Publication, Part of

Rare Condition Registration Statistics updated to 2022

Current Chapter

Rare condition registration data, quality and methodology


Rare condition registration data, quality and methodology

Update frequency

These statistics will be updated annually.

Note that not all conditions will be updated in every release, nor will all conditions be updated to the same point in time. This is due to the disparate nature of the data sources; for further information, see the ‘Data Sources’ section below.


Data sources

Rare cancers

The cohort of persons with rare cancers is extracted from the National Cancer Registration Dataset.

Cancer registration is the systematic collection of data about cancer and tumour diagnoses. In England, this data collection is managed by the National Disease Registration Service (NDRS) in NHS England. Every year, the NDRS collects information on over 300,000 new cases of cancer, including patient details, as well as detailed data about the type of cancer, how advanced it is and the treatment the patient receives. The registrations are made using the ICD-O-3 coding system. Over 99% of these registrations can be coded to the ICD-10 coding system for values between C00.0 and D48.9.

Data are submitted to the NDRS from a range of healthcare providers and other services (for example, histopathology and haematology services, radiotherapy departments, screening services and general practitioners). The National Cancer Registration and Analysis Service (NCRAS), which is a part of NDRS, then uses these multiple sources to build a comprehensive picture of cancer incidence in England, as well as other detailed analysis and interpretations covering the entire cancer pathway on all patients in England. For more information, please see the Data Resource Profile for NCRAS.

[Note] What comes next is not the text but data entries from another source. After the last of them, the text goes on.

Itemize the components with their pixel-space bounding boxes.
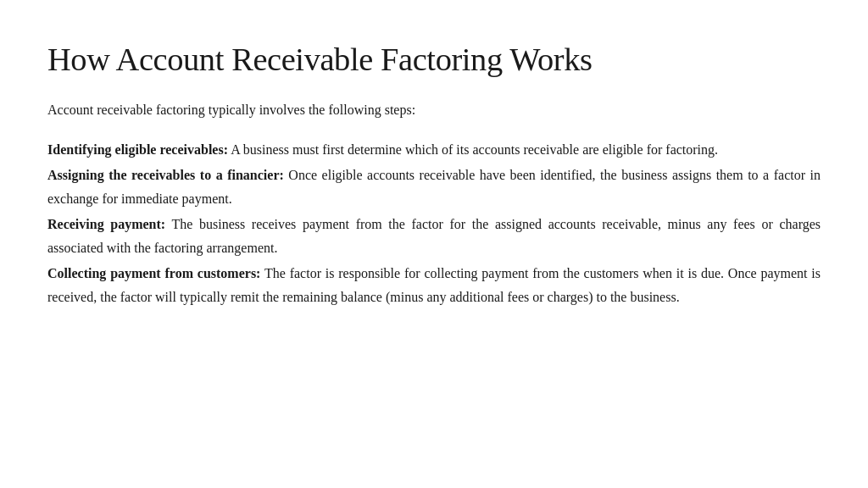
step-label: Collecting payment from customers: [47,266,260,280]
step-label: Assigning the receivables to a financier… [47,168,284,182]
step-label: Receiving payment: [47,217,165,231]
page-title: How Account Receivable Factoring Works [47,41,821,78]
intro-text: Account receivable factoring typically i… [47,98,821,121]
step-text: A business must first determine which of… [228,142,718,157]
step-item: Assigning the receivables to a financier… [47,164,821,211]
step-item: Receiving payment: The business receives… [47,213,821,260]
step-item: Identifying eligible receivables: A busi… [47,138,821,162]
step-item: Collecting payment from customers: The f… [47,262,821,309]
step-label: Identifying eligible receivables: [47,142,228,157]
steps-container: Identifying eligible receivables: A busi… [47,138,821,309]
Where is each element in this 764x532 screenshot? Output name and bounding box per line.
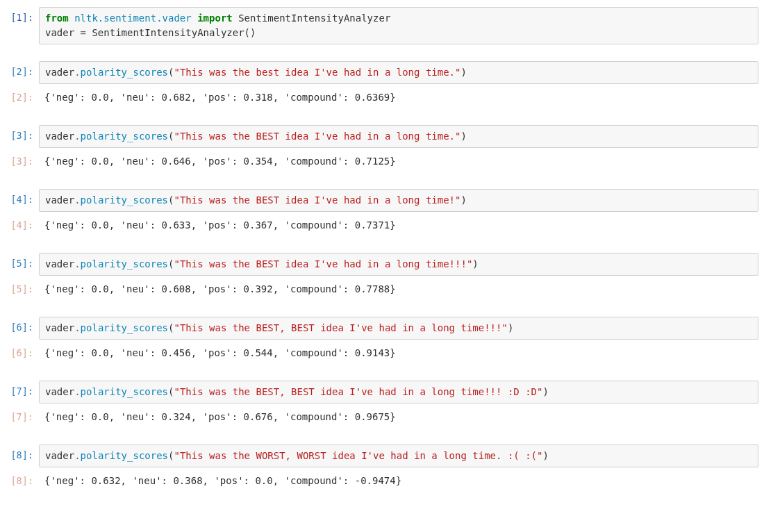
code-line: from nltk.sentiment.vader import Sentime… [45, 11, 752, 26]
output-text: {'neg': 0.632, 'neu': 0.368, 'pos': 0.0,… [44, 474, 753, 488]
code-input-area[interactable]: vader.polarity_scores("This was the BEST… [39, 317, 758, 340]
input-cell: [7]:vader.polarity_scores("This was the … [0, 381, 764, 404]
code-token: . [74, 258, 80, 269]
code-input-area[interactable]: vader.polarity_scores("This was the BEST… [39, 253, 758, 276]
input-prompt: [2]: [0, 61, 39, 78]
code-line: vader.polarity_scores("This was the BEST… [45, 129, 752, 144]
output-area: {'neg': 0.0, 'neu': 0.633, 'pos': 0.367,… [39, 215, 758, 236]
code-token: polarity_scores [81, 194, 168, 206]
code-token: ) [542, 450, 548, 461]
output-text: {'neg': 0.0, 'neu': 0.633, 'pos': 0.367,… [44, 218, 753, 233]
input-cell: [2]:vader.polarity_scores("This was the … [0, 61, 764, 84]
output-prompt: [6]: [0, 342, 39, 360]
output-cell: [6]:{'neg': 0.0, 'neu': 0.456, 'pos': 0.… [0, 342, 764, 364]
code-token: "This was the WORST, WORST idea I've had… [174, 450, 542, 461]
code-token: . [74, 322, 80, 333]
code-token: = [81, 27, 86, 38]
code-line: vader.polarity_scores("This was the BEST… [45, 193, 752, 208]
code-token: polarity_scores [81, 386, 168, 397]
code-token: "This was the BEST, BEST idea I've had i… [174, 386, 542, 397]
code-token: vader [45, 386, 74, 397]
code-token: . [74, 386, 80, 397]
output-cell: [5]:{'neg': 0.0, 'neu': 0.608, 'pos': 0.… [0, 279, 764, 300]
code-token: "This was the best idea I've had in a lo… [174, 67, 460, 78]
code-token: . [74, 450, 80, 461]
code-token: "This was the BEST idea I've had in a lo… [174, 258, 472, 269]
code-line: vader.polarity_scores("This was the BEST… [45, 257, 752, 272]
code-line: vader.polarity_scores("This was the best… [45, 65, 752, 80]
code-input-area[interactable]: vader.polarity_scores("This was the WORS… [39, 444, 758, 467]
output-prompt: [5]: [0, 279, 39, 296]
code-token: vader [45, 67, 74, 78]
output-area: {'neg': 0.632, 'neu': 0.368, 'pos': 0.0,… [39, 470, 758, 492]
code-token: . [74, 67, 80, 78]
code-token: nltk.sentiment.vader [74, 13, 192, 24]
input-cell: [8]:vader.polarity_scores("This was the … [0, 444, 764, 467]
cell-gap [0, 239, 764, 250]
code-input-area[interactable]: vader.polarity_scores("This was the BEST… [39, 125, 758, 148]
input-prompt: [5]: [0, 253, 39, 270]
code-token: polarity_scores [81, 258, 168, 269]
code-token: vader [45, 450, 74, 461]
code-token: ) [472, 258, 478, 269]
notebook-container: [1]:from nltk.sentiment.vader import Sen… [0, 7, 764, 492]
output-area: {'neg': 0.0, 'neu': 0.646, 'pos': 0.354,… [39, 151, 758, 172]
cell-gap [0, 303, 764, 314]
output-area: {'neg': 0.0, 'neu': 0.324, 'pos': 0.676,… [39, 406, 758, 428]
code-token: vader [45, 194, 74, 206]
output-prompt: [4]: [0, 215, 39, 232]
output-text: {'neg': 0.0, 'neu': 0.646, 'pos': 0.354,… [44, 154, 753, 169]
code-token: . [74, 194, 80, 206]
code-token: SentimentIntensityAnalyzer() [86, 27, 256, 38]
code-token: vader [45, 27, 81, 38]
cell-gap [0, 175, 764, 186]
input-cell: [5]:vader.polarity_scores("This was the … [0, 253, 764, 276]
code-token: polarity_scores [81, 322, 168, 333]
code-token: vader [45, 131, 74, 142]
code-token: import [192, 13, 238, 24]
output-text: {'neg': 0.0, 'neu': 0.682, 'pos': 0.318,… [44, 90, 753, 105]
input-prompt: [4]: [0, 189, 39, 206]
code-line: vader = SentimentIntensityAnalyzer() [45, 26, 752, 40]
code-input-area[interactable]: from nltk.sentiment.vader import Sentime… [39, 7, 758, 44]
code-token: polarity_scores [81, 131, 168, 142]
output-text: {'neg': 0.0, 'neu': 0.456, 'pos': 0.544,… [44, 346, 753, 360]
code-token: ) [542, 386, 548, 397]
output-cell: [2]:{'neg': 0.0, 'neu': 0.682, 'pos': 0.… [0, 87, 764, 108]
code-token: polarity_scores [81, 67, 168, 78]
input-cell: [4]:vader.polarity_scores("This was the … [0, 189, 764, 212]
output-area: {'neg': 0.0, 'neu': 0.682, 'pos': 0.318,… [39, 87, 758, 108]
input-prompt: [1]: [0, 7, 39, 24]
output-cell: [7]:{'neg': 0.0, 'neu': 0.324, 'pos': 0.… [0, 406, 764, 428]
code-token: ) [460, 67, 466, 78]
code-token: vader [45, 258, 74, 269]
output-cell: [8]:{'neg': 0.632, 'neu': 0.368, 'pos': … [0, 470, 764, 492]
cell-gap [0, 431, 764, 442]
code-token: from [45, 13, 74, 24]
code-token: "This was the BEST idea I've had in a lo… [174, 194, 460, 206]
input-prompt: [7]: [0, 381, 39, 398]
output-cell: [4]:{'neg': 0.0, 'neu': 0.633, 'pos': 0.… [0, 215, 764, 236]
code-token: vader [45, 322, 74, 333]
output-text: {'neg': 0.0, 'neu': 0.324, 'pos': 0.676,… [44, 410, 753, 424]
input-cell: [6]:vader.polarity_scores("This was the … [0, 317, 764, 340]
cell-gap [0, 367, 764, 378]
code-token: "This was the BEST, BEST idea I've had i… [174, 322, 507, 333]
code-input-area[interactable]: vader.polarity_scores("This was the best… [39, 61, 758, 84]
output-area: {'neg': 0.0, 'neu': 0.608, 'pos': 0.392,… [39, 279, 758, 300]
output-prompt: [8]: [0, 470, 39, 488]
output-prompt: [2]: [0, 87, 39, 104]
input-cell: [3]:vader.polarity_scores("This was the … [0, 125, 764, 148]
output-text: {'neg': 0.0, 'neu': 0.608, 'pos': 0.392,… [44, 282, 753, 297]
input-cell: [1]:from nltk.sentiment.vader import Sen… [0, 7, 764, 44]
output-area: {'neg': 0.0, 'neu': 0.456, 'pos': 0.544,… [39, 342, 758, 364]
code-token: ) [460, 131, 466, 142]
code-token: . [74, 131, 80, 142]
input-prompt: [6]: [0, 317, 39, 334]
code-token: ) [460, 194, 466, 206]
cell-gap [0, 111, 764, 122]
code-input-area[interactable]: vader.polarity_scores("This was the BEST… [39, 189, 758, 212]
code-input-area[interactable]: vader.polarity_scores("This was the BEST… [39, 381, 758, 404]
cell-gap [0, 47, 764, 58]
code-token: ) [508, 322, 513, 333]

The quality and accuracy of the data are validated and processed to ensure that they are consistent and to a high standard. Once all the expected records for any one incidence year have been received and validated, NCRAS takes a snapshot of the dataset, which provides a single, consistent source of cancer registrations. The snapshot will vary year on year due to the dynamic nature of registration data:

  • new cancer cases will be registered which can include new “late” registrations after cancer incidence has been published for that year
  • cancer records can be amended, for example the site code of a record can be modified when more accurate information becomes available
  • cancer records can be cancelled (although this is uncommon)
  • A less common reason for changes to historical data is a patient exercising their right to opt-out of the cancer registration datasets.

Rare congenital anomalies

The cohort of persons with congenital anomalies is extracted from the National Congenital Anomalies and Rare Disease Registration Service Dataset as described in the cohort profile, selected from conditions that may be detected as part of the Fetal Anomaly Screening Programme available from the gov.uk website.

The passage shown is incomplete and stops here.